Searching and Big O Notations
Contents
Searching and Big O Notations#
In the last chapter, we discussed that several versions of the code might exist to achieve a task. However, some or just one version of the code may be efficient. Therefore, one of the units to measure the efficiency of a code is to calculate the number of steps required to achieve a desired result. We further explored that in a given data structure, the efficiency of a data structure varies with different operations, such as reading, searching, insertion, and deletion. In this chapter, we dive a little deeper and discuss what other factors can affect the performance of a code.
Organization of data#
Let’s extend our discussion about an array data structure. Assume that an array is filled with an integer data type with random elements with no repetition of elements. Let’s choose a real-world example - an array data structure filled with the last four digits of an SSN. For simplicity reasons, assume that the array data structure is the best choice for storing the number. The figure shows the array with elements stored randomly. The user searches for a particular SSN in an array. The processor starts the search from index 0 and then continues to search until the desired element is found. If the data is the last element (worst-case scenario), the search traverses the entire array’s length. Hence, the number of steps in searching a data element of a worst-case scenario would be N, where N is the length of an array. On the contrary, inserting data into an array would require just one step. The new data appends at the end of the array and do not require any element shifting, see Fig. 3
Let’s extend the above assumption, but this time, the elements in the array are sorted.
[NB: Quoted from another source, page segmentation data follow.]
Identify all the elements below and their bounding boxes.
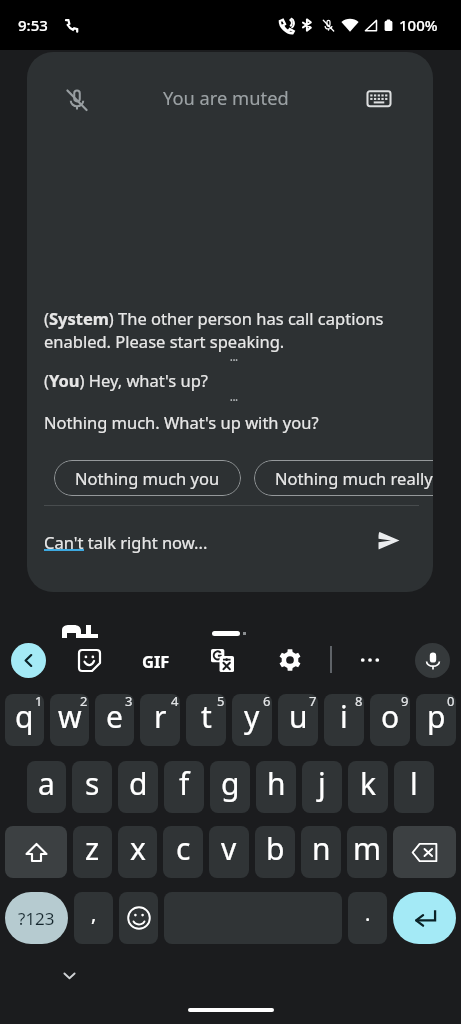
staticText: 100%	[399, 15, 438, 35]
staticText: 3	[125, 694, 133, 710]
staticText: u	[289, 696, 308, 737]
staticText: x	[130, 828, 146, 869]
button[interactable]: Emoji	[119, 892, 158, 944]
button[interactable]: q	[5, 694, 44, 746]
staticText: ?123	[18, 907, 55, 930]
staticText: Nothing much you	[75, 467, 220, 489]
button[interactable]: m	[347, 826, 387, 878]
staticText: n	[312, 828, 331, 869]
staticText: .	[365, 900, 371, 927]
button[interactable]: Shift	[5, 826, 67, 878]
staticText: j	[318, 763, 326, 804]
button[interactable]: s	[72, 761, 112, 813]
staticText: a	[38, 763, 55, 804]
staticText: Can't talk right now...	[44, 531, 208, 553]
button[interactable]: .	[348, 892, 387, 944]
staticText: 9:53	[18, 15, 48, 35]
staticText: c	[176, 828, 191, 869]
staticText: b	[266, 828, 285, 869]
staticText: k	[360, 763, 377, 804]
staticText: Nothing much really	[275, 467, 433, 489]
button[interactable]: Keyboard	[355, 75, 403, 123]
button[interactable]: y	[232, 694, 272, 746]
button[interactable]: o	[370, 694, 410, 746]
button[interactable]: v	[209, 826, 249, 878]
button[interactable]: h	[256, 761, 296, 813]
staticText: g	[221, 763, 240, 804]
staticText: 8	[355, 694, 363, 710]
button[interactable]: GIF	[139, 644, 173, 678]
button[interactable]: n	[301, 826, 341, 878]
staticText: 6	[263, 694, 271, 710]
button[interactable]: x	[118, 826, 157, 878]
button[interactable]: Translate	[202, 640, 242, 680]
button[interactable]: Back	[11, 643, 46, 678]
staticText: s	[85, 763, 100, 804]
staticText: 4	[171, 694, 179, 710]
button[interactable]: l	[394, 761, 434, 813]
staticText: ,	[91, 900, 97, 927]
staticText: 9	[401, 694, 409, 710]
button[interactable]: Hide keyboard	[50, 956, 88, 994]
button[interactable]: c	[163, 826, 203, 878]
button[interactable]: ,	[74, 892, 113, 944]
staticText: GIF	[142, 650, 170, 672]
staticText: y	[244, 696, 260, 737]
staticText: 1	[35, 694, 43, 710]
staticText: You are muted	[163, 85, 289, 110]
button[interactable]: Settings	[270, 640, 310, 680]
button[interactable]: i	[324, 694, 364, 746]
staticText: i	[340, 696, 348, 737]
button[interactable]: Nothing much you	[54, 460, 241, 496]
button[interactable]: ?123	[5, 892, 68, 944]
staticText: (You) Hey, what's up?	[44, 369, 209, 391]
staticText: •••	[230, 396, 238, 406]
staticText: h	[267, 763, 286, 804]
staticText: (System) The other person has call capti…	[44, 307, 421, 353]
button[interactable]: z	[73, 826, 112, 878]
button[interactable]: g	[210, 761, 250, 813]
staticText: p	[427, 696, 446, 737]
staticText: 2	[80, 694, 88, 710]
button[interactable]: Nothing much really	[254, 460, 433, 496]
button[interactable]: k	[348, 761, 388, 813]
button[interactable]: Enter	[393, 892, 456, 944]
button[interactable]: f	[164, 761, 204, 813]
staticText: 0	[447, 694, 455, 710]
button[interactable]: More options	[350, 640, 390, 680]
staticText: f	[179, 763, 190, 804]
button[interactable]: Unmute	[52, 75, 102, 125]
button[interactable]: p	[416, 694, 456, 746]
button[interactable]: t	[186, 694, 226, 746]
button[interactable]: w	[50, 694, 89, 746]
button[interactable]: Backspace	[393, 826, 456, 878]
button[interactable]: e	[95, 694, 134, 746]
staticText: o	[381, 696, 400, 737]
staticText: z	[85, 828, 100, 869]
staticText: l	[410, 763, 418, 804]
button[interactable]: j	[302, 761, 342, 813]
button[interactable]: Send	[377, 520, 421, 564]
button[interactable]: d	[118, 761, 158, 813]
button[interactable]: Stickers	[69, 640, 109, 680]
staticText: 5	[217, 694, 225, 710]
staticText: 7	[309, 694, 317, 710]
button[interactable]: r	[140, 694, 180, 746]
staticText: e	[106, 696, 123, 737]
staticText: r	[154, 696, 167, 737]
staticText: t	[201, 696, 212, 737]
staticText: d	[129, 763, 148, 804]
button[interactable]: u	[278, 694, 318, 746]
staticText: Nothing much. What's up with you?	[44, 411, 319, 433]
button[interactable]: b	[255, 826, 295, 878]
button[interactable]: a	[27, 761, 66, 813]
staticText: •••	[230, 356, 238, 366]
staticText: w	[58, 696, 82, 737]
staticText: m	[353, 828, 382, 869]
staticText: v	[221, 828, 237, 869]
button[interactable]: Voice input	[415, 643, 450, 678]
staticText: q	[15, 696, 34, 737]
So, for example, if value 5245 is searched in an array, the search stops where the value is just greater than 5245; in this example, the search stops at index 4. This search is called a linear search.
The following is the pseudocode of the basic linear search algorithm.
Given a list \(L\) of \(n\) elements with values or records \(L_0\) …. \(L_{n−1}\), and target value \(T\), the following subroutine uses linear search to find the index of the target \(T\) in \(L\).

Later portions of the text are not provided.